Given information below:

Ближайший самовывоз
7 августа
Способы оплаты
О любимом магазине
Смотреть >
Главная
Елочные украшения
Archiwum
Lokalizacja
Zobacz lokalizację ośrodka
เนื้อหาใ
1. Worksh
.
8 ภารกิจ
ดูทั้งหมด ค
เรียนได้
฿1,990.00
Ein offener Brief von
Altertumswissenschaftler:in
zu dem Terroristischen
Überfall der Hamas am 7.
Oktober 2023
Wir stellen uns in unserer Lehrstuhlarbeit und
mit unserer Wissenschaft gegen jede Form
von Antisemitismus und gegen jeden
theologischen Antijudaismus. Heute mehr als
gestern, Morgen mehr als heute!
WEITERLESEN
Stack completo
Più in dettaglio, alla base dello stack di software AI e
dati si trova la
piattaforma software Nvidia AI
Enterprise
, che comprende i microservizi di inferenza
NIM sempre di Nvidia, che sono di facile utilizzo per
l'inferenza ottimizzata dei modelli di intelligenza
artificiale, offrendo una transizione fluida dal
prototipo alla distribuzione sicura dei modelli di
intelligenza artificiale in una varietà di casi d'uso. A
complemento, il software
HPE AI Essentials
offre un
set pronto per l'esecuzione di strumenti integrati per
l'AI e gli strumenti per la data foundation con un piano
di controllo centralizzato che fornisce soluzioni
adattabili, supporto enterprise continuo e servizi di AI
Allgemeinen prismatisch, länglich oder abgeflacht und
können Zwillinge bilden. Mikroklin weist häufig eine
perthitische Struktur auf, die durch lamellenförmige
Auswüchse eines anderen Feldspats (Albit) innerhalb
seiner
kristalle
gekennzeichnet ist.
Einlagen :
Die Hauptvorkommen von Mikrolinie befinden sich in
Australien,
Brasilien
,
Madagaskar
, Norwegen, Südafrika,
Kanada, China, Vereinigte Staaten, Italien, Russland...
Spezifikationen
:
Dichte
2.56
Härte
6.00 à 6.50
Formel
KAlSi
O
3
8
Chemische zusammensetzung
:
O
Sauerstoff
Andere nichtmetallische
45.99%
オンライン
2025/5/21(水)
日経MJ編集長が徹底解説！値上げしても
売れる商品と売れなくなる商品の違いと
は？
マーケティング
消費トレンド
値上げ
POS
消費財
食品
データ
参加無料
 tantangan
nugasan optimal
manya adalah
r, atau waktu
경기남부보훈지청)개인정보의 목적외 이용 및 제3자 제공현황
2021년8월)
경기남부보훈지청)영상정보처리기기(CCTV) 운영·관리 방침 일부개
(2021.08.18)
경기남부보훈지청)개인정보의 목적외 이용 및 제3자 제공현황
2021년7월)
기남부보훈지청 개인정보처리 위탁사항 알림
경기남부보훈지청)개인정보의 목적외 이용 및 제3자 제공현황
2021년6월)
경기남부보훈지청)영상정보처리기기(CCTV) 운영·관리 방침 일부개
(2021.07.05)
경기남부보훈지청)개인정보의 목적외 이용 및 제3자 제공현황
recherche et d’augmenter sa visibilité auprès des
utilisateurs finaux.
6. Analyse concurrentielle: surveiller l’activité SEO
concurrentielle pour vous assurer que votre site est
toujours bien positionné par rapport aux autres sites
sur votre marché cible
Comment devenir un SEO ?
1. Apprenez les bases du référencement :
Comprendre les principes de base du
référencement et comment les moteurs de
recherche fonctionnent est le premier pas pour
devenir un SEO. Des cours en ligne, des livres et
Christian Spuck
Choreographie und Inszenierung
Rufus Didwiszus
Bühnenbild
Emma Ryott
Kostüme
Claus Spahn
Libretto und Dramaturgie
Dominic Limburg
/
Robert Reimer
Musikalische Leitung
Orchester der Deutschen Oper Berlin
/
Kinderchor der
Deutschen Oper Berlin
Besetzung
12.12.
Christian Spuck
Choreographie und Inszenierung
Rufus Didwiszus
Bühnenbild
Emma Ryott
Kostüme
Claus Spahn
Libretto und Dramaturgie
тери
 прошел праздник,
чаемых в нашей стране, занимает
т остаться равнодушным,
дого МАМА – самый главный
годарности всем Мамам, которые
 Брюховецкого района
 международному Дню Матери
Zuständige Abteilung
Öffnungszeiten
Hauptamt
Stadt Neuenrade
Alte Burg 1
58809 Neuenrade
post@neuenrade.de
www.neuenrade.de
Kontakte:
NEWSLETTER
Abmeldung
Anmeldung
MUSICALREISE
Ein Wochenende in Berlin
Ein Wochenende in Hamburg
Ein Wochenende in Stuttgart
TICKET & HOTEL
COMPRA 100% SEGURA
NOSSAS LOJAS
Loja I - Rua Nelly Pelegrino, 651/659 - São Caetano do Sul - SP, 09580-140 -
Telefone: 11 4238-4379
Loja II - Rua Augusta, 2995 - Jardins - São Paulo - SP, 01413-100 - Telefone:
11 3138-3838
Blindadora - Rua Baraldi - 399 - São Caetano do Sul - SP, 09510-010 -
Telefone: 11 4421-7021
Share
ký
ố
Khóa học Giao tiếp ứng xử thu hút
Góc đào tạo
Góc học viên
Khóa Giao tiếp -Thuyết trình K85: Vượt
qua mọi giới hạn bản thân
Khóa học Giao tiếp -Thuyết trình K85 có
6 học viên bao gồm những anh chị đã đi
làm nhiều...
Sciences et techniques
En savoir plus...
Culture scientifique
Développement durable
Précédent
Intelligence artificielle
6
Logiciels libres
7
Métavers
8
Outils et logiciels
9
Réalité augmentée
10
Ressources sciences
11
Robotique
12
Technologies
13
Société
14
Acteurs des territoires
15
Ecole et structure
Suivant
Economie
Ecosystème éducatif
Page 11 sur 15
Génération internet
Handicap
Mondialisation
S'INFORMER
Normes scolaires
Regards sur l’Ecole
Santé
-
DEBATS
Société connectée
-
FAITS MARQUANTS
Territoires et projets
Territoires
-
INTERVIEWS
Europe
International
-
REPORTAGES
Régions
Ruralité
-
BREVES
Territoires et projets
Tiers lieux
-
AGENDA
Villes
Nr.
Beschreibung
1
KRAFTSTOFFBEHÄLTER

End of Given information.

• Task objective: Each line of the data has to be written out exactly as it appears.

• Result of this exercise:
Ближайший самовывоз
7 августа
Способы оплаты
О любимом магазине
Смотреть >
Главная
Елочные украшения
Archiwum
Lokalizacja
Zobacz lokalizację ośrodka
เนื้อหาใ
1. Worksh
.
8 ภารกิจ
ดูทั้งหมด ค
เรียนได้
฿1,990.00
Ein offener Brief von
Altertumswissenschaftler:in
zu dem Terroristischen
Überfall der Hamas am 7.
Oktober 2023
Wir stellen uns in unserer Lehrstuhlarbeit und
mit unserer Wissenschaft gegen jede Form
von Antisemitismus und gegen jeden
theologischen Antijudaismus. Heute mehr als
gestern, Morgen mehr als heute!
WEITERLESEN
Stack completo
Più in dettaglio, alla base dello stack di software AI e
dati si trova la
piattaforma software Nvidia AI
Enterprise
, che comprende i microservizi di inferenza
NIM sempre di Nvidia, che sono di facile utilizzo per
l'inferenza ottimizzata dei modelli di intelligenza
artificiale, offrendo una transizione fluida dal
prototipo alla distribuzione sicura dei modelli di
intelligenza artificiale in una varietà di casi d'uso. A
complemento, il software
HPE AI Essentials
offre un
set pronto per l'esecuzione di strumenti integrati per
l'AI e gli strumenti per la data foundation con un piano
di controllo centralizzato che fornisce soluzioni
adattabili, supporto enterprise continuo e servizi di AI
Allgemeinen prismatisch, länglich oder abgeflacht und
können Zwillinge bilden. Mikroklin weist häufig eine
perthitische Struktur auf, die durch lamellenförmige
Auswüchse eines anderen Feldspats (Albit) innerhalb
seiner
kristalle
gekennzeichnet ist.
Einlagen :
Die Hauptvorkommen von Mikrolinie befinden sich in
Australien,
Brasilien
,
Madagaskar
, Norwegen, Südafrika,
Kanada, China, Vereinigte Staaten, Italien, Russland...
Spezifikationen
:
Dichte
2.56
Härte
6.00 à 6.50
Formel
KAlSi
O
3
8
Chemische zusammensetzung
:
O
Sauerstoff
Andere nichtmetallische
45.99%
オンライン
2025/5/21(水)
日経MJ編集長が徹底解説！値上げしても
売れる商品と売れなくなる商品の違いと
は？
マーケティング
消費トレンド
値上げ
POS
消費財
食品
データ
参加無料
 tantangan
nugasan optimal
manya adalah
r, atau waktu
경기남부보훈지청)개인정보의 목적외 이용 및 제3자 제공현황
2021년8월)
경기남부보훈지청)영상정보처리기기(CCTV) 운영·관리 방침 일부개
(2021.08.18)
경기남부보훈지청)개인정보의 목적외 이용 및 제3자 제공현황
2021년7월)
기남부보훈지청 개인정보처리 위탁사항 알림
경기남부보훈지청)개인정보의 목적외 이용 및 제3자 제공현황
2021년6월)
경기남부보훈지청)영상정보처리기기(CCTV) 운영·관리 방침 일부개
(2021.07.05)
경기남부보훈지청)개인정보의 목적외 이용 및 제3자 제공현황
recherche et d’augmenter sa visibilité auprès des
utilisateurs finaux.
6. Analyse concurrentielle: surveiller l’activité SEO
concurrentielle pour vous assurer que votre site est
toujours bien positionné par rapport aux autres sites
sur votre marché cible
Comment devenir un SEO ?
1. Apprenez les bases du référencement :
Comprendre les principes de base du
référencement et comment les moteurs de
recherche fonctionnent est le premier pas pour
devenir un SEO. Des cours en ligne, des livres et
Christian Spuck
Choreographie und Inszenierung
Rufus Didwiszus
Bühnenbild
Emma Ryott
Kostüme
Claus Spahn
Libretto und Dramaturgie
Dominic Limburg
/
Robert Reimer
Musikalische Leitung
Orchester der Deutschen Oper Berlin
/
Kinderchor der
Deutschen Oper Berlin
Besetzung
12.12.
Christian Spuck
Choreographie und Inszenierung
Rufus Didwiszus
Bühnenbild
Emma Ryott
Kostüme
Claus Spahn
Libretto und Dramaturgie
тери
 прошел праздник,
чаемых в нашей стране, занимает
т остаться равнодушным,
дого МАМА – самый главный
годарности всем Мамам, которые
 Брюховецкого района
 международному Дню Матери
Zuständige Abteilung
Öffnungszeiten
Hauptamt
Stadt Neuenrade
Alte Burg 1
58809 Neuenrade
post@neuenrade.de
www.neuenrade.de
Kontakte:
NEWSLETTER
Abmeldung
Anmeldung
MUSICALREISE
Ein Wochenende in Berlin
Ein Wochenende in Hamburg
Ein Wochenende in Stuttgart
TICKET & HOTEL
COMPRA 100% SEGURA
NOSSAS LOJAS
Loja I - Rua Nelly Pelegrino, 651/659 - São Caetano do Sul - SP, 09580-140 -
Telefone: 11 4238-4379
Loja II - Rua Augusta, 2995 - Jardins - São Paulo - SP, 01413-100 - Telefone:
11 3138-3838
Blindadora - Rua Baraldi - 399 - São Caetano do Sul - SP, 09510-010 -
Telefone: 11 4421-7021
Share
ký
ố
Khóa học Giao tiếp ứng xử thu hút
Góc đào tạo
Góc học viên
Khóa Giao tiếp -Thuyết trình K85: Vượt
qua mọi giới hạn bản thân
Khóa học Giao tiếp -Thuyết trình K85 có
6 học viên bao gồm những anh chị đã đi
làm nhiều...
Sciences et techniques
En savoir plus...
Culture scientifique
Développement durable
Précédent
Intelligence artificielle
6
Logiciels libres
7
Métavers
8
Outils et logiciels
9
Réalité augmentée
10
Ressources sciences
11
Robotique
12
Technologies
13
Société
14
Acteurs des territoires
15
Ecole et structure
Suivant
Economie
Ecosystème éducatif
Page 11 sur 15
Génération internet
Handicap
Mondialisation
S'INFORMER
Normes scolaires
Regards sur l’Ecole
Santé
-
DEBATS
Société connectée
-
FAITS MARQUANTS
Territoires et projets
Territoires
-
INTERVIEWS
Europe
International
-
REPORTAGES
Régions
Ruralité
-
BREVES
Territoires et projets
Tiers lieux
-
AGENDA
Villes
Nr.
Beschreibung
1
KRAFTSTOFFBEHÄLTER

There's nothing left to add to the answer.